Ma di tutto ciò non ridono (di gioia) i protagonisti, anzi, esprimono una soddisfazione con espressioni che somigliano più ad un ghigno (come avessero ingoiato qualcosa di amaro) che a dei sorrisi. Questo perché la loro è una soddisfazione che si esprime a denti stretti che è sinonimo di umiltà. Il riso, del resto, abbonda solo sulla bocca degli stolti. E non è certo questo il messaggio che la bella tavolata vuole mandare. La foto, in questo caso, visto anche il peso dei personaggi, è da intendersi come una sorta di spot pubblicitario sullo stato di salute “dell’amministrazione Occhiuto”, affidato ai volti dei rappresentati. Come a dire: noi ci siamo, ci saremo, e continueremo a combattere i nemici della libertà.

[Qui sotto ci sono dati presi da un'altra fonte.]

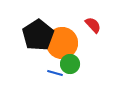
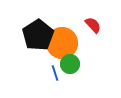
blue line: rotated 56 degrees clockwise
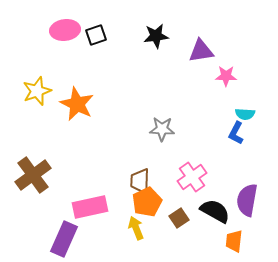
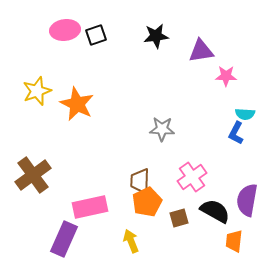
brown square: rotated 18 degrees clockwise
yellow arrow: moved 5 px left, 13 px down
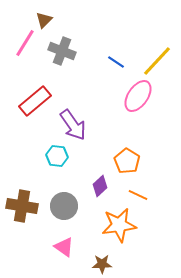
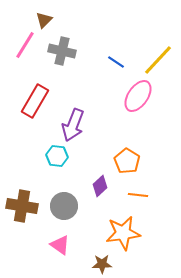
pink line: moved 2 px down
gray cross: rotated 8 degrees counterclockwise
yellow line: moved 1 px right, 1 px up
red rectangle: rotated 20 degrees counterclockwise
purple arrow: rotated 56 degrees clockwise
orange line: rotated 18 degrees counterclockwise
orange star: moved 4 px right, 8 px down
pink triangle: moved 4 px left, 2 px up
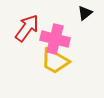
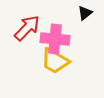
red arrow: rotated 8 degrees clockwise
pink cross: rotated 8 degrees counterclockwise
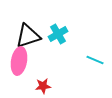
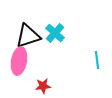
cyan cross: moved 3 px left, 1 px up; rotated 18 degrees counterclockwise
cyan line: moved 2 px right; rotated 60 degrees clockwise
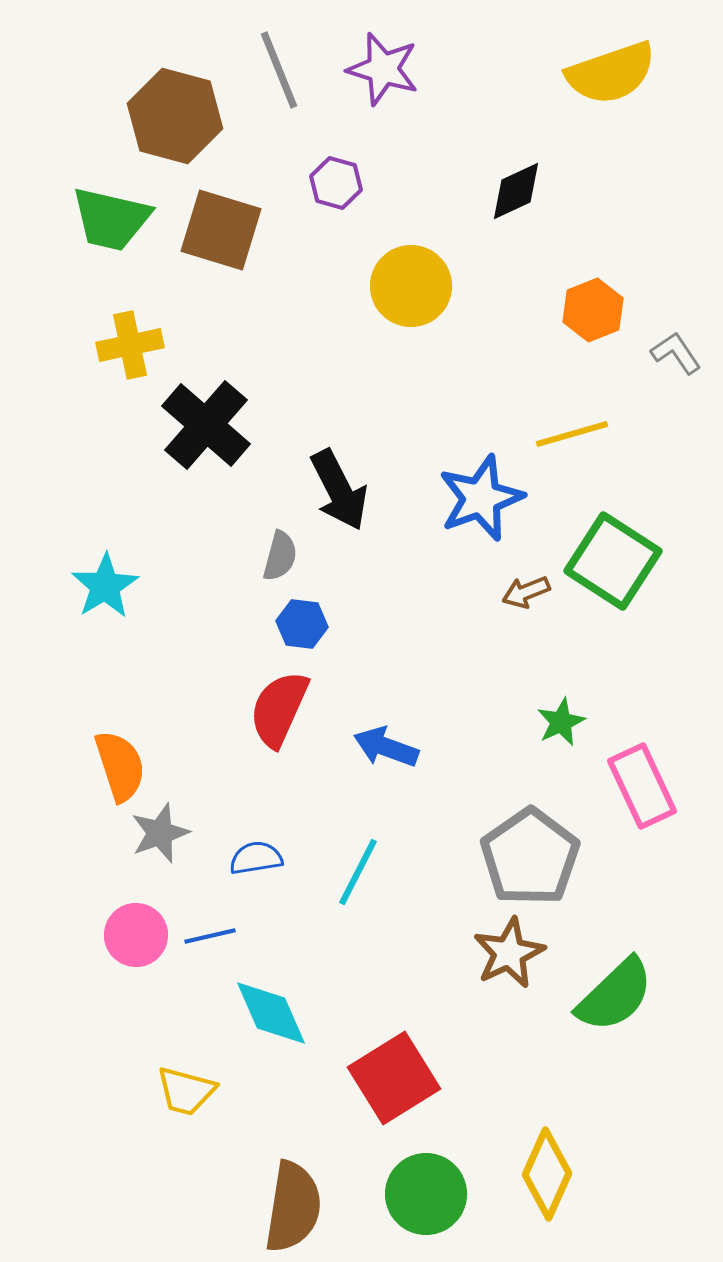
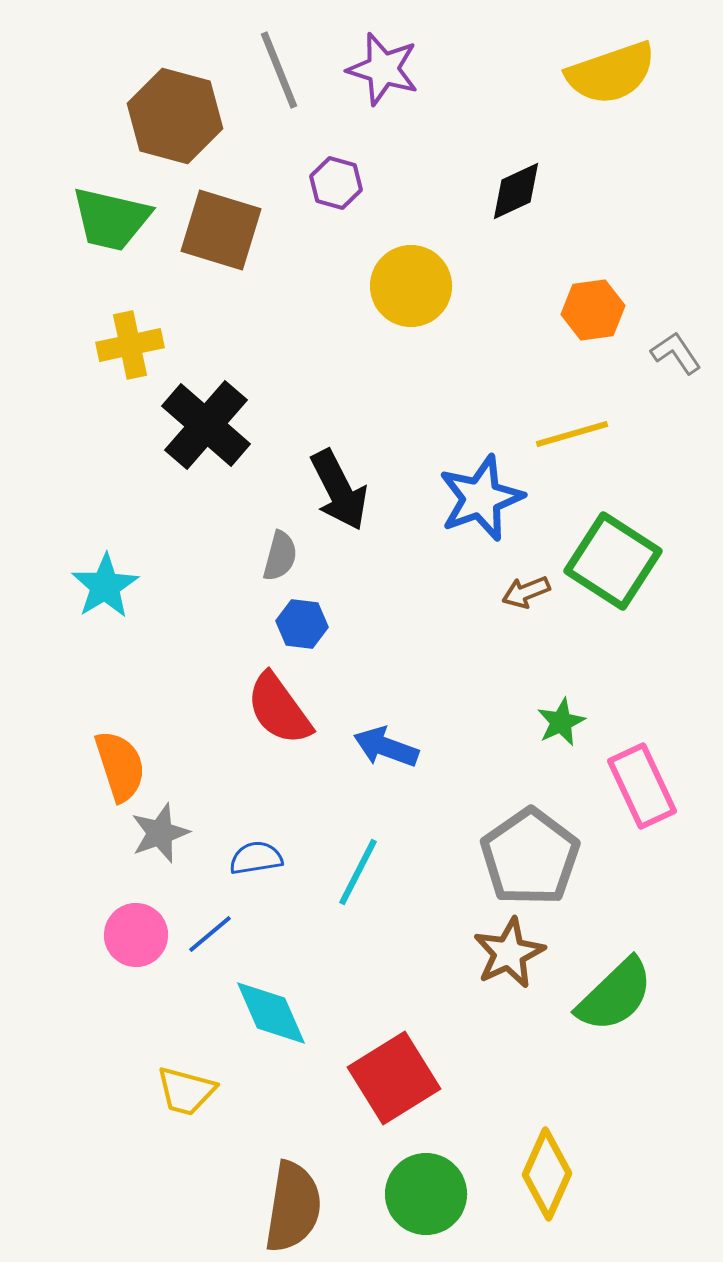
orange hexagon: rotated 14 degrees clockwise
red semicircle: rotated 60 degrees counterclockwise
blue line: moved 2 px up; rotated 27 degrees counterclockwise
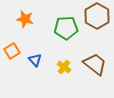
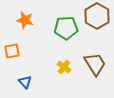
orange star: moved 1 px down
orange square: rotated 21 degrees clockwise
blue triangle: moved 10 px left, 22 px down
brown trapezoid: rotated 20 degrees clockwise
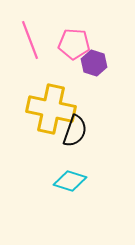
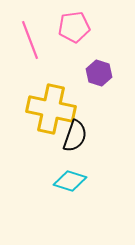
pink pentagon: moved 17 px up; rotated 12 degrees counterclockwise
purple hexagon: moved 5 px right, 10 px down
black semicircle: moved 5 px down
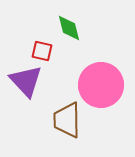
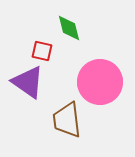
purple triangle: moved 2 px right, 1 px down; rotated 12 degrees counterclockwise
pink circle: moved 1 px left, 3 px up
brown trapezoid: rotated 6 degrees counterclockwise
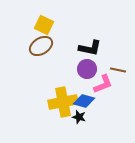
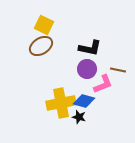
yellow cross: moved 2 px left, 1 px down
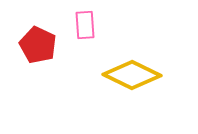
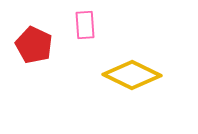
red pentagon: moved 4 px left
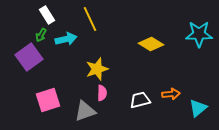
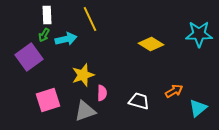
white rectangle: rotated 30 degrees clockwise
green arrow: moved 3 px right
yellow star: moved 14 px left, 6 px down
orange arrow: moved 3 px right, 3 px up; rotated 24 degrees counterclockwise
white trapezoid: moved 1 px left, 1 px down; rotated 30 degrees clockwise
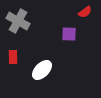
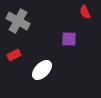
red semicircle: rotated 104 degrees clockwise
purple square: moved 5 px down
red rectangle: moved 1 px right, 2 px up; rotated 64 degrees clockwise
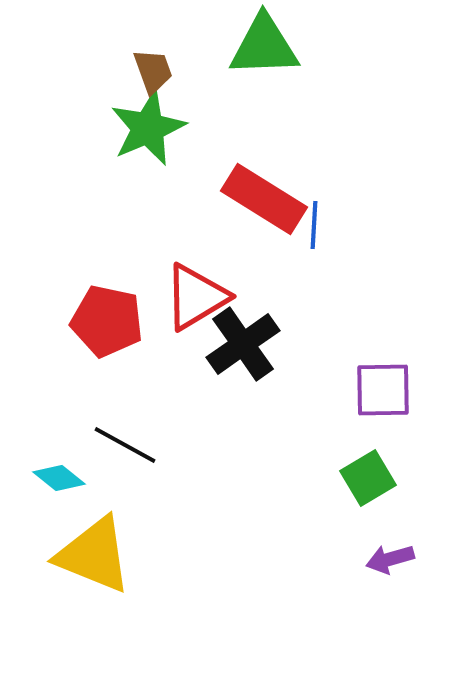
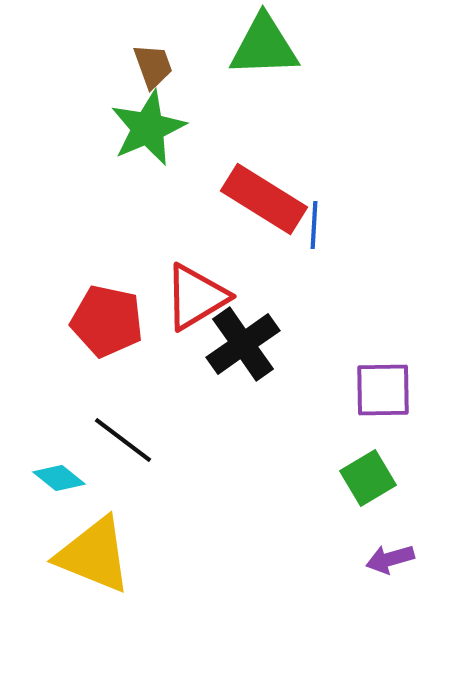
brown trapezoid: moved 5 px up
black line: moved 2 px left, 5 px up; rotated 8 degrees clockwise
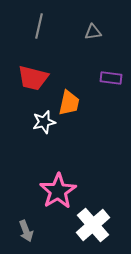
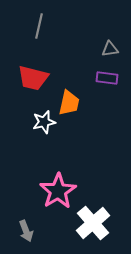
gray triangle: moved 17 px right, 17 px down
purple rectangle: moved 4 px left
white cross: moved 2 px up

Ma se ci soffermiamo ad analizzarla bene, partendo proprio dalle qualità umana e sociali dei personaggi che formano questo bel quadretto, scopriamo che l’unico elemento che li accomuna è l’ipocrisia. E la foto è la rappresentazione plastica del materiale umano di cui Occhiuto si è circondato. Del resto un mediocre che si sente Re non può che circondarsi da mediocri che si sentono sapienti.

Tonino Magnelli, Eva Catizone, Giampaolo Calabrese, Renato Nuzzolo. Questi sono i cavalieri della tavola rotonda di Occhiuto. Personaggi che più falsi e ipocriti non si può. Stanno insieme solo per interessi economici, e l’unica cosa che interessa loro è fare la bella vita. Infatti sono gli specialisti del mangiare al ristorante tutte le sere, dopo aver girato almeno due o tre bar per l’aperitivo, e farsi 4 mesi di vacanza all’anno, il tutto gentilmente concesso e spesato dal cosentino che paga le tasse. Già, perché i 4 non hanno mai lavorato in vita loro, e nonostante ciò hanno un tenore di vita da gente che guadagna 4/5mila euro al mese. Per fare quello che giornalmente fanno loro bisogna spendere di base almeno 100 al giorno, vizi compresi.

Sono tutti e quattro, chi in un modo chi nell’altro, al servizio di Occhiuto. Nuzzolo è il suo prestanome, Calabrese il suo aggancio con la procura di Cosenza, è il nipote del procuratore capo, assunto per chiamata diretta come dirigente al Comune, Catizone una vecchia borghese decaduta in cerca di soldi facili (stipendi senza lavorare) pur di mantenere il suo tenore di vita, disposta a rinnegare anche se stessa per un aperitivo di tendenza, infatti è consulente del sindaco a cosa non si sa, e per finire Tonino Magnelli, l’amico (finto) di tutti. Di Occhiuto è inutile parlare, sapete già tutto.

Eravamo quattro ipocriti al bar, verrebbe da dire, perché sulla loro ipocrisia e sulla loro falsità non ci sono dubbi. E noi che siamo stati chiamati come persone informate sui fatti da diverse procure lo sappiamo bene, specie dopo aver letto su alcuni verbali cosa pensano l’uno dell’altro. Se ne dicono di tutti i colori alle spalle, non sapendo di essere ascoltati (nella tana del lupo): serpente, vipera, infame, bastardo, ladro, imbroglione, lecchino, servo. Senza contare gli “aneddoti” raccontati su tante loro malefatte. Verbali che prima o poi usciranno fuori, quando l’inchiesta sarà chiusa, e lo sanno bene a cosa ci riferiamo i personaggi illustrati nella foto. Noi purtroppo non possiamo per il momento dire altro perché vincolati al segreto istruttorio, e sgarrare non ci conviene. Aspettiamo fiduciosi il concludersi dell’inchiesta, e poi renderemo pubblici i verbali. Così capirete una volta per tutte di che pasta è fatta questa gente.